» **TO DO**
What lines of the data hold the string "field"? Pull each one out.

╔══

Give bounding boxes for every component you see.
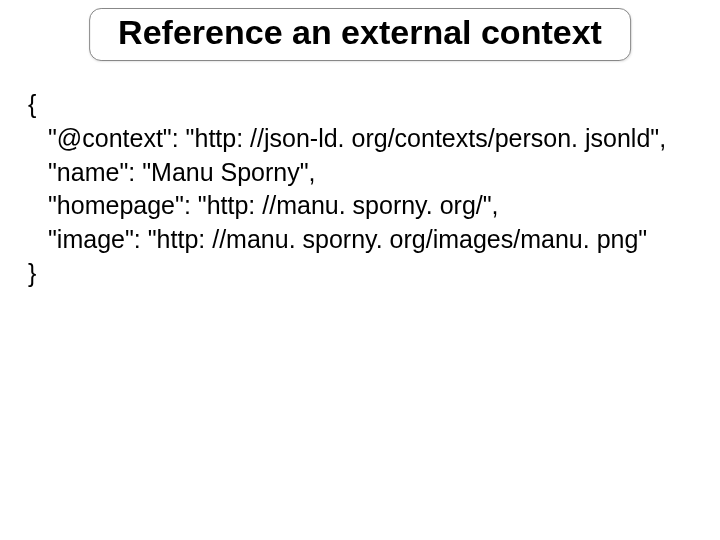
code-line-homepage: "homepage": "http: //manu. sporny. org/"… [28,189,666,223]
code-line-name: "name": "Manu Sporny", [28,156,666,190]
code-close-brace: } [28,257,666,291]
code-line-image: "image": "http: //manu. sporny. org/imag… [28,223,666,257]
slide-title: Reference an external context [118,13,602,52]
code-open-brace: { [28,88,666,122]
code-block: { "@context": "http: //json-ld. org/cont… [28,88,666,291]
title-box: Reference an external context [89,8,631,61]
code-line-context: "@context": "http: //json-ld. org/contex… [28,122,666,156]
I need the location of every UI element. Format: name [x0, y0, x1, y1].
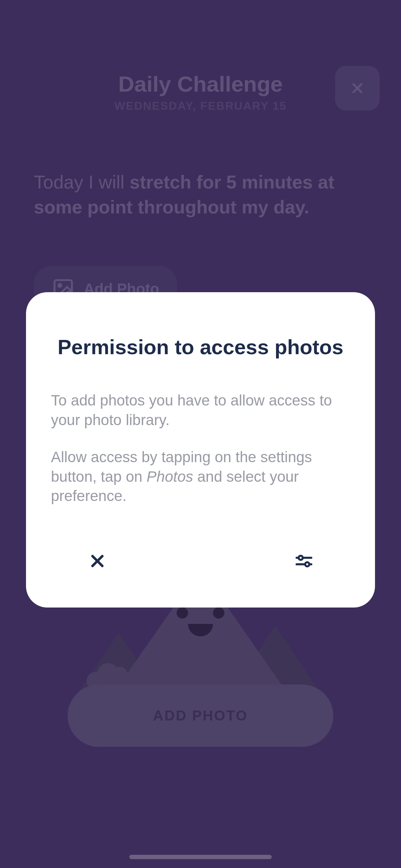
modal-body: To add photos you have to allow access t… — [51, 391, 350, 506]
modal-settings-button[interactable] — [291, 549, 316, 574]
svg-point-10 — [298, 556, 302, 560]
modal-title: Permission to access photos — [51, 335, 350, 359]
modal-actions — [51, 549, 350, 574]
modal-close-button[interactable] — [85, 549, 110, 574]
close-icon — [88, 551, 107, 571]
modal-overlay: Permission to access photos To add photo… — [0, 0, 401, 868]
svg-point-12 — [305, 562, 309, 566]
modal-body-text-1: To add photos you have to allow access t… — [51, 391, 350, 430]
modal-body-text-2: Allow access by tapping on the settings … — [51, 448, 350, 506]
permission-modal: Permission to access photos To add photo… — [26, 292, 375, 608]
settings-sliders-icon — [294, 551, 314, 571]
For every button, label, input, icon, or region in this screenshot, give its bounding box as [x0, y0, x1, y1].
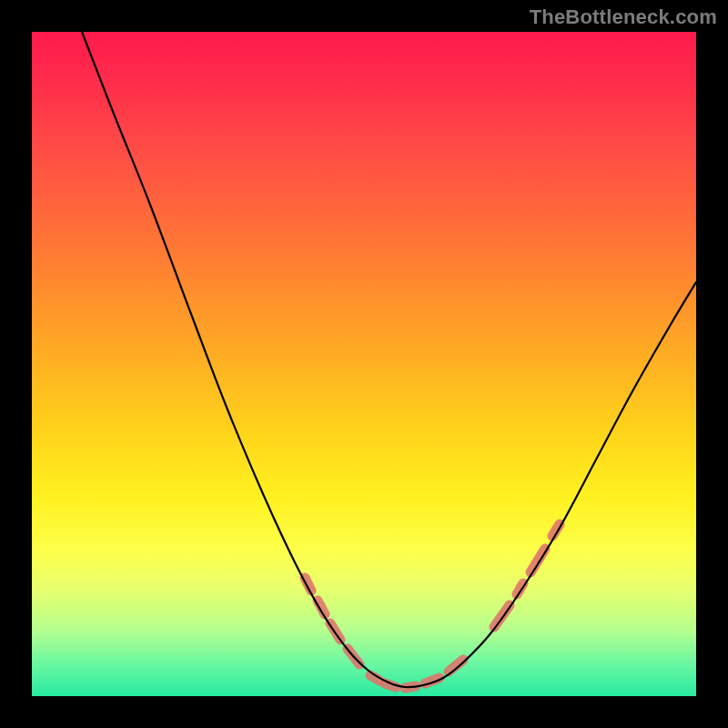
curve-line	[82, 32, 696, 687]
highlight-dash	[531, 549, 545, 572]
outer-frame: TheBottleneck.com	[0, 0, 728, 728]
plot-area	[32, 32, 696, 696]
highlight-dash	[494, 605, 510, 627]
chart-svg	[32, 32, 696, 696]
highlight-dash-group	[305, 524, 560, 688]
watermark-text: TheBottleneck.com	[530, 5, 717, 29]
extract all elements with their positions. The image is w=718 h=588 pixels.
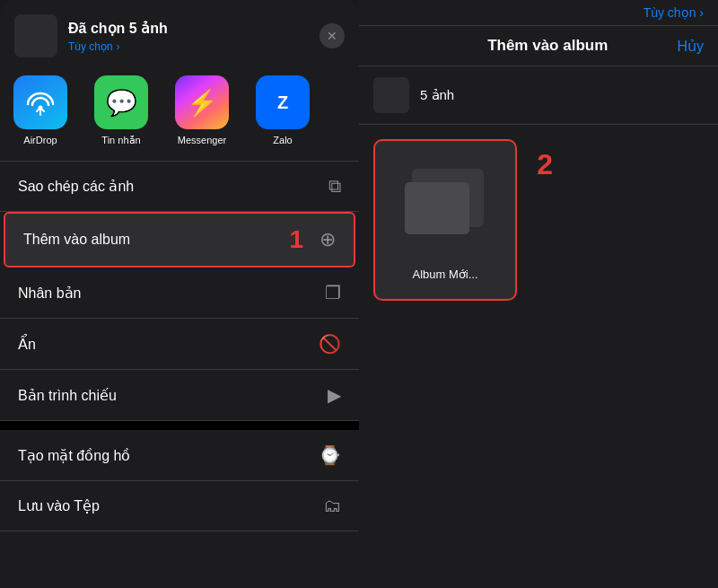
copy-label: Sao chép các ảnh (18, 178, 134, 195)
action-hide[interactable]: Ẩn 🚫 (0, 319, 359, 370)
messenger-icon: ⚡ (175, 75, 229, 129)
app-messages[interactable]: 💬 Tin nhắn (81, 72, 162, 150)
right-panel-title: Thêm vào album (418, 37, 677, 55)
header-title: Đã chọn 5 ảnh (68, 20, 309, 37)
slideshow-icon: ▶ (328, 384, 341, 406)
selected-count: 5 ảnh (420, 87, 454, 103)
hide-label: Ẩn (18, 336, 36, 353)
app-zalo[interactable]: Z Zalo (242, 72, 323, 150)
add-album-icon: ⊕ (320, 228, 336, 251)
action-duplicate[interactable]: Nhân bản ❐ (0, 268, 359, 319)
album-grid: Album Mới... 2 (359, 125, 718, 588)
close-button[interactable]: ✕ (320, 23, 345, 48)
duplicate-icon: ❐ (325, 282, 341, 303)
airdrop-icon (13, 75, 67, 129)
share-header: Đã chọn 5 ảnh Tùy chọn › ✕ (0, 0, 359, 65)
action-list-2: Tạo mặt đồng hồ ⌚ Lưu vào Tệp 🗂 (0, 430, 359, 531)
action-slideshow[interactable]: Bản trình chiếu ▶ (0, 370, 359, 421)
slideshow-label: Bản trình chiếu (18, 387, 117, 404)
action-add-album[interactable]: Thêm vào album 1 ⊕ (4, 212, 355, 268)
top-link-bar: Tùy chọn › (359, 0, 718, 26)
step-1-number: 1 (289, 225, 303, 254)
album-new-icon-area (396, 160, 495, 259)
watchface-label: Tạo mặt đồng hồ (18, 447, 130, 464)
tuy-chon-top-link[interactable]: Tùy chọn › (644, 5, 704, 20)
zalo-label: Zalo (273, 135, 292, 145)
action-watchface[interactable]: Tạo mặt đồng hồ ⌚ (0, 430, 359, 481)
airdrop-label: AirDrop (23, 135, 57, 145)
step-2-number: 2 (537, 148, 553, 181)
section-gap (0, 421, 359, 430)
cancel-button[interactable]: Hủy (677, 38, 704, 55)
album-new-wrapper: Album Mới... 2 (373, 139, 517, 301)
app-airdrop[interactable]: AirDrop (0, 72, 81, 150)
action-savefile[interactable]: Lưu vào Tệp 🗂 (0, 481, 359, 531)
add-album-label: Thêm vào album (23, 232, 130, 248)
messages-icon: 💬 (94, 75, 148, 129)
duplicate-label: Nhân bản (18, 285, 82, 302)
selected-info: 5 ảnh (359, 66, 718, 125)
selected-thumbnail (14, 14, 57, 57)
hide-icon: 🚫 (319, 333, 341, 355)
header-subtitle[interactable]: Tùy chọn › (68, 39, 309, 53)
header-text: Đã chọn 5 ảnh Tùy chọn › (68, 20, 309, 53)
savefile-label: Lưu vào Tệp (18, 497, 100, 514)
selected-thumb-right (373, 77, 409, 113)
right-panel-header: Thêm vào album Hủy (359, 26, 718, 66)
action-list-1: Sao chép các ảnh ⧉ Thêm vào album 1 ⊕ Nh… (0, 162, 359, 421)
action-copy[interactable]: Sao chép các ảnh ⧉ (0, 162, 359, 212)
album-new-label: Album Mới... (412, 268, 477, 281)
album-new-card[interactable]: Album Mới... (373, 139, 517, 301)
app-messenger[interactable]: ⚡ Messenger (162, 72, 242, 150)
messages-label: Tin nhắn (101, 135, 140, 146)
copy-icon: ⧉ (328, 176, 341, 197)
watchface-icon: ⌚ (319, 444, 341, 466)
right-panel: Tùy chọn › Thêm vào album Hủy 5 ảnh Albu… (359, 0, 718, 588)
album-rect-front (405, 182, 469, 234)
zalo-icon: Z (256, 75, 310, 129)
savefile-icon: 🗂 (323, 496, 341, 516)
apps-row: AirDrop 💬 Tin nhắn ⚡ Messenger Z Zalo (0, 65, 359, 161)
left-panel: Đã chọn 5 ảnh Tùy chọn › ✕ AirD (0, 0, 359, 588)
messenger-label: Messenger (178, 135, 226, 145)
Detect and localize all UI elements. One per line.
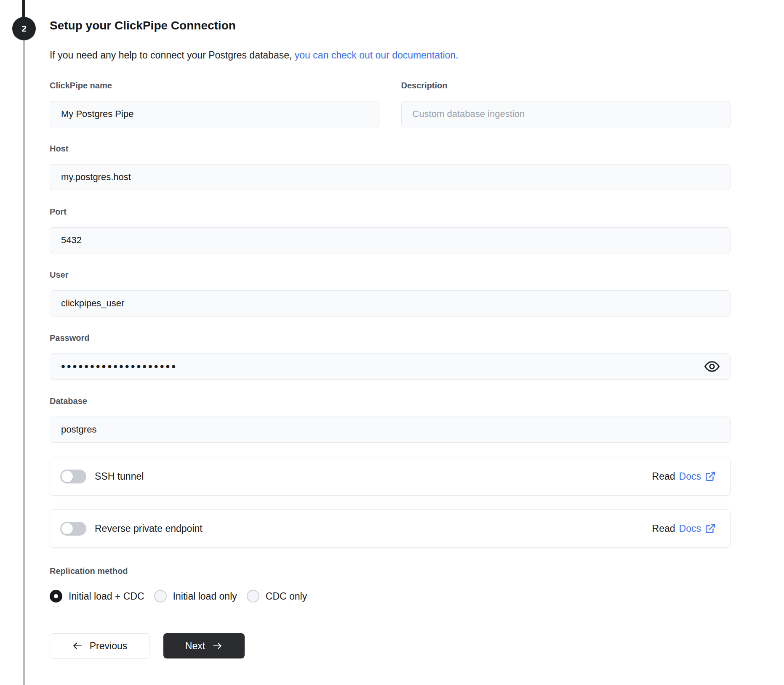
radio-label: Initial load only <box>173 591 237 602</box>
replication-method-label: Replication method <box>50 566 731 576</box>
help-text: If you need any help to connect your Pos… <box>50 49 731 61</box>
radio-label: CDC only <box>266 591 307 602</box>
show-password-button[interactable] <box>704 358 720 375</box>
clickpipe-name-label: ClickPipe name <box>50 80 379 91</box>
radio-initial-load-only[interactable]: Initial load only <box>154 590 237 603</box>
setup-connection-panel: Setup your ClickPipe Connection If you n… <box>50 0 731 658</box>
radio-cdc-only[interactable]: CDC only <box>247 590 307 603</box>
database-input[interactable] <box>50 417 731 443</box>
external-link-icon[interactable] <box>705 471 716 482</box>
description-input[interactable] <box>401 101 731 127</box>
page-title: Setup your ClickPipe Connection <box>50 19 731 33</box>
password-input-wrapper <box>50 353 731 380</box>
reverse-private-endpoint-toggle[interactable] <box>60 522 86 536</box>
radio-unselected-icon[interactable] <box>247 590 259 603</box>
host-label: Host <box>50 143 731 154</box>
description-label: Description <box>401 80 731 91</box>
rpe-read-docs: Read Docs <box>652 523 716 534</box>
arrow-left-icon <box>72 640 83 651</box>
external-link-icon[interactable] <box>705 523 716 534</box>
stepper-line-bottom <box>23 40 25 685</box>
port-field: Port <box>50 206 731 253</box>
toggle-knob <box>61 523 73 534</box>
host-field: Host <box>50 143 731 190</box>
previous-button[interactable]: Previous <box>50 633 149 658</box>
read-label: Read <box>652 471 675 482</box>
documentation-link[interactable]: you can check out our documentation. <box>295 50 459 61</box>
form-actions: Previous Next <box>50 633 731 658</box>
port-input[interactable] <box>50 227 731 253</box>
step-number-badge: 2 <box>12 17 36 40</box>
port-label: Port <box>50 206 731 217</box>
ssh-tunnel-label: SSH tunnel <box>95 471 144 482</box>
stepper-line-top <box>22 0 25 19</box>
radio-label: Initial load + CDC <box>69 591 144 602</box>
replication-method-options: Initial load + CDC Initial load only CDC… <box>50 590 731 603</box>
database-label: Database <box>50 396 731 406</box>
clickpipe-name-field: ClickPipe name <box>50 80 379 127</box>
password-input[interactable] <box>50 353 731 380</box>
user-input[interactable] <box>50 290 731 316</box>
previous-button-label: Previous <box>90 640 127 652</box>
eye-icon <box>704 359 720 374</box>
help-text-prefix: If you need any help to connect your Pos… <box>50 50 292 61</box>
rpe-docs-link[interactable]: Docs <box>679 523 701 534</box>
description-field: Description <box>401 80 731 127</box>
radio-initial-load-cdc[interactable]: Initial load + CDC <box>50 590 144 603</box>
ssh-read-docs: Read Docs <box>652 471 716 482</box>
step-number: 2 <box>21 24 27 34</box>
next-button-label: Next <box>185 640 205 652</box>
toggle-knob <box>61 471 73 482</box>
ssh-tunnel-card: SSH tunnel Read Docs <box>50 457 731 496</box>
user-field: User <box>50 269 731 316</box>
database-field: Database <box>50 396 731 443</box>
password-field: Password <box>50 332 731 380</box>
radio-selected-icon[interactable] <box>50 590 62 603</box>
next-button[interactable]: Next <box>163 633 245 658</box>
ssh-tunnel-toggle[interactable] <box>60 470 86 483</box>
reverse-private-endpoint-card: Reverse private endpoint Read Docs <box>50 509 731 548</box>
radio-unselected-icon[interactable] <box>154 590 167 603</box>
name-description-row: ClickPipe name Description <box>50 80 731 127</box>
ssh-docs-link[interactable]: Docs <box>679 471 701 482</box>
password-label: Password <box>50 332 731 343</box>
arrow-right-icon <box>212 640 223 651</box>
host-input[interactable] <box>50 164 731 190</box>
clickpipe-name-input[interactable] <box>50 101 379 127</box>
read-label: Read <box>652 523 675 534</box>
reverse-private-endpoint-label: Reverse private endpoint <box>95 523 203 534</box>
user-label: User <box>50 269 731 280</box>
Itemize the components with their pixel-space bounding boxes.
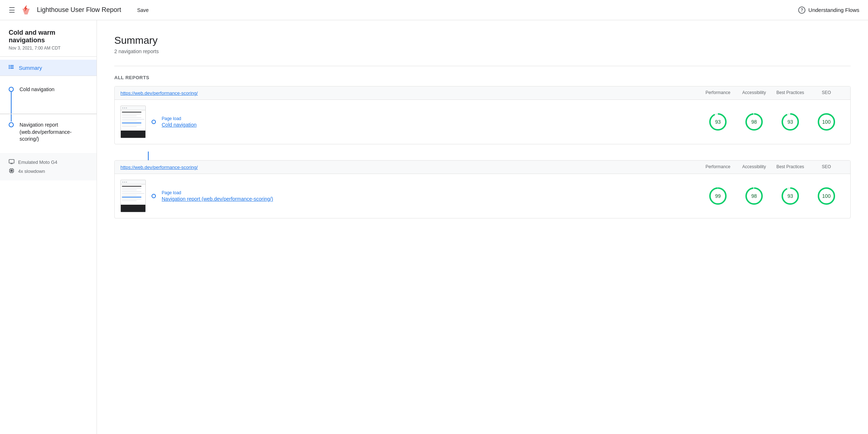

╚══

» **ANSWER TO THE EXERCISE**
port-field: Port <box>50 206 731 253</box>
host-field: Host <box>50 143 731 190</box>
clickpipe-name-field: ClickPipe name <box>50 80 379 127</box>
description-field: Description <box>401 80 731 127</box>
user-field: User <box>50 269 731 316</box>
database-field: Database <box>50 396 731 443</box>
password-field: Password <box>50 332 731 380</box>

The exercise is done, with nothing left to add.